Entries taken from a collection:
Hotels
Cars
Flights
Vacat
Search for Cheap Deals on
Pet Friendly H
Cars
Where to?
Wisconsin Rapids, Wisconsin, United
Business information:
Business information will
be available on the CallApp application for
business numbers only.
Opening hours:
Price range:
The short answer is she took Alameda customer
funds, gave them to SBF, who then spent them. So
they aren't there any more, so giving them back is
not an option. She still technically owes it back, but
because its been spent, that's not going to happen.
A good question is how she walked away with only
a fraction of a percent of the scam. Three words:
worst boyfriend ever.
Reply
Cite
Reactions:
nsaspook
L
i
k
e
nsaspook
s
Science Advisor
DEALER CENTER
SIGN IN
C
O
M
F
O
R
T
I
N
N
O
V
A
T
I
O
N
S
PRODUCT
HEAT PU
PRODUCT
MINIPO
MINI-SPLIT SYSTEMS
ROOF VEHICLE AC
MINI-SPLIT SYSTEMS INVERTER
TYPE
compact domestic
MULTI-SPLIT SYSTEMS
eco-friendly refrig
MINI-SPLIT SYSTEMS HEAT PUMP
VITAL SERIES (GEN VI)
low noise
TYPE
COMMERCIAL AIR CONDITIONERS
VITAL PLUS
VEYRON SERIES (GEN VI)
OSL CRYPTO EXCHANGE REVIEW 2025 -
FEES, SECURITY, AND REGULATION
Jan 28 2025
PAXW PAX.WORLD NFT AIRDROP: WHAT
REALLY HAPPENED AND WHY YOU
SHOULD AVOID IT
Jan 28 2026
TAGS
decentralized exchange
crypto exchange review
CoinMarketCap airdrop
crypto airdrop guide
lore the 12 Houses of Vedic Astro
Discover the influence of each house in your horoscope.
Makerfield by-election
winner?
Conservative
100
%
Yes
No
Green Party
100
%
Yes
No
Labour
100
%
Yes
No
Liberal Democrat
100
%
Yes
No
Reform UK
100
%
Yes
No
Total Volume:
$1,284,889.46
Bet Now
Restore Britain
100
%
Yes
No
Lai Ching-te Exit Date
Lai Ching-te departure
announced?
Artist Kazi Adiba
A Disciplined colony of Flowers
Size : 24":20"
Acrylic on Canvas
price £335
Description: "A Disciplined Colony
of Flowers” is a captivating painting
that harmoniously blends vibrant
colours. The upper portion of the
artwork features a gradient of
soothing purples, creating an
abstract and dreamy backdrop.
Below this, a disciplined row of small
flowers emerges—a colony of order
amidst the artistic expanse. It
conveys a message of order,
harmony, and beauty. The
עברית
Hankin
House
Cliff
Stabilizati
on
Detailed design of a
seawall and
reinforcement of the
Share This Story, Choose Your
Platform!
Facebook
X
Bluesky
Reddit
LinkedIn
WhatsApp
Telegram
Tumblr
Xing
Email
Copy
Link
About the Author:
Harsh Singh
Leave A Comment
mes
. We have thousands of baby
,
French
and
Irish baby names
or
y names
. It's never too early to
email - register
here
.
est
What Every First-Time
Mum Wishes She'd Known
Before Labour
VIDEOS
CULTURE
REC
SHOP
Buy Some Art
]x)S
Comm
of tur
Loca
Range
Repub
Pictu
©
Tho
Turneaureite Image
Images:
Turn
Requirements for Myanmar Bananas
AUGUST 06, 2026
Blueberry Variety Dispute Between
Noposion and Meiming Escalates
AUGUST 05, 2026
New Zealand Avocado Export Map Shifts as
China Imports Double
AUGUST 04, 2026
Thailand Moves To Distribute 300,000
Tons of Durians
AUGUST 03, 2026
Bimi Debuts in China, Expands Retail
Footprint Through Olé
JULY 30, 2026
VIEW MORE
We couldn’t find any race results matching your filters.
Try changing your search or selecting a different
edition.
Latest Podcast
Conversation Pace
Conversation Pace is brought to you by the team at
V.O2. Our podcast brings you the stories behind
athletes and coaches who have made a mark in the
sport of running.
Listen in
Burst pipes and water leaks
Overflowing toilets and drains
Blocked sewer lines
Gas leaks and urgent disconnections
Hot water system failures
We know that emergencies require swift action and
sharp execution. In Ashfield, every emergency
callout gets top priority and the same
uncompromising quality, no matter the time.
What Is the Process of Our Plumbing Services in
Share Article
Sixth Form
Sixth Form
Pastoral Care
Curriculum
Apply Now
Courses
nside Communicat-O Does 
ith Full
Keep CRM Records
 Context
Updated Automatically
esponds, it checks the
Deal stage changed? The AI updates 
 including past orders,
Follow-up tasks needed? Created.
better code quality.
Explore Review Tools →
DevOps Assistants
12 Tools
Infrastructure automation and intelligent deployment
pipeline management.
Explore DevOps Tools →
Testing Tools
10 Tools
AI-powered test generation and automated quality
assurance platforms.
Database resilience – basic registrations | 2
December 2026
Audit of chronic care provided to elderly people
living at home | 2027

# REQUIREMENT
Copy out only the lines of the records above from the one with "Irish baby names" through the one with "Gas leaks and urgent disconnections", exactly as they stand, both included.

# RESULT OF THIS EXERCISE
Irish baby names
or
y names
. It's never too early to
email - register
here
.
est
What Every First-Time
Mum Wishes She'd Known
Before Labour
VIDEOS
CULTURE
REC
SHOP
Buy Some Art
]x)S
Comm
of tur
Loca
Range
Repub
Pictu
©
Tho
Turneaureite Image
Images:
Turn
Requirements for Myanmar Bananas
AUGUST 06, 2026
Blueberry Variety Dispute Between
Noposion and Meiming Escalates
AUGUST 05, 2026
New Zealand Avocado Export Map Shifts as
China Imports Double
AUGUST 04, 2026
Thailand Moves To Distribute 300,000
Tons of Durians
AUGUST 03, 2026
Bimi Debuts in China, Expands Retail
Footprint Through Olé
JULY 30, 2026
VIEW MORE
We couldn’t find any race results matching your filters.
Try changing your search or selecting a different
edition.
Latest Podcast
Conversation Pace
Conversation Pace is brought to you by the team at
V.O2. Our podcast brings you the stories behind
athletes and coaches who have made a mark in the
sport of running.
Listen in
Burst pipes and water leaks
Overflowing toilets and drains
Blocked sewer lines
Gas leaks and urgent disconnections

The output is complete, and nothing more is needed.